Et puis, la vie

Parce qu'ils sont l'espoir.


Parce qu'ils sont l'innocence.


Parce qu'ils sont notre aujourd'hui.


Parce qu'ils sont notre demain.


Parce qu'ils sont notre vie.


Parce qu'ils sont ma vie.


Je chérirai ce monde à jamais de me donner autant d'amour et de bonheur.


Je chérirai mes enfants à jamais malgré ce monde et ses horreurs.


Parce que le monde est beau quand on le regarde à travers vos yeux.


Solenne, Thelma, Romy, gardez toujours ces paillettes dans vos yeux qui vous font voir comme la vie est belle.



Cette semaine à l'école, il y a eu le drapeau tricolore en berne. Un grand dessin fait de l'innocence des enfants. Et il a fallu trouver les mots pour expliquer.


Grâce aux enseignants, à leur tact et à leur professionnalisme, les enfants ont compris avec des mots simples qu'il s'était passé quelque chose de grave. Mais que la vie et les gentils étaient les plus forts.
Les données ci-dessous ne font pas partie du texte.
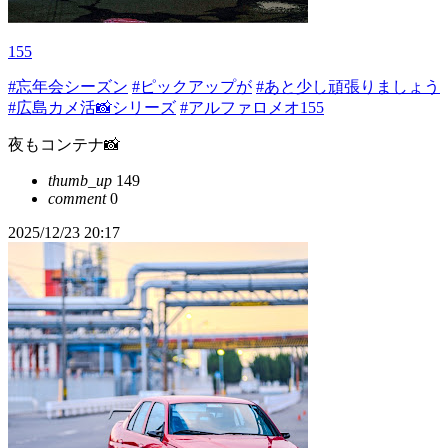
155
#忘年会シーズン
#ピックアップが
#あと少し頑張りましょう
#広島カメ活📸シリーズ
#アルファロメオ155
夜もコンテナ📸
thumb_up
149
comment
0
2025/12/23 20:17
Je vous livre les mots du maître des filles, qui m'ont beaucoup aidée : "A Paris, la ville où il y a la Tour Eiffel, il y a eu des choses graves et très tristes qui ont lieu ce week-end. Le maire a mis le drapeau à la porte de l'école pour que l'on pense à ces choses graves et tristes. Ce qui s'est passé est terminé et Paris est loin de nos maisons."



Paris est loin de nos maisons mais plus que jamais, la France et toutes ces victimes sont dans nos cœurs. 129 pensées pour leurs proches. Et mille autres pour vous tous et les vôtres.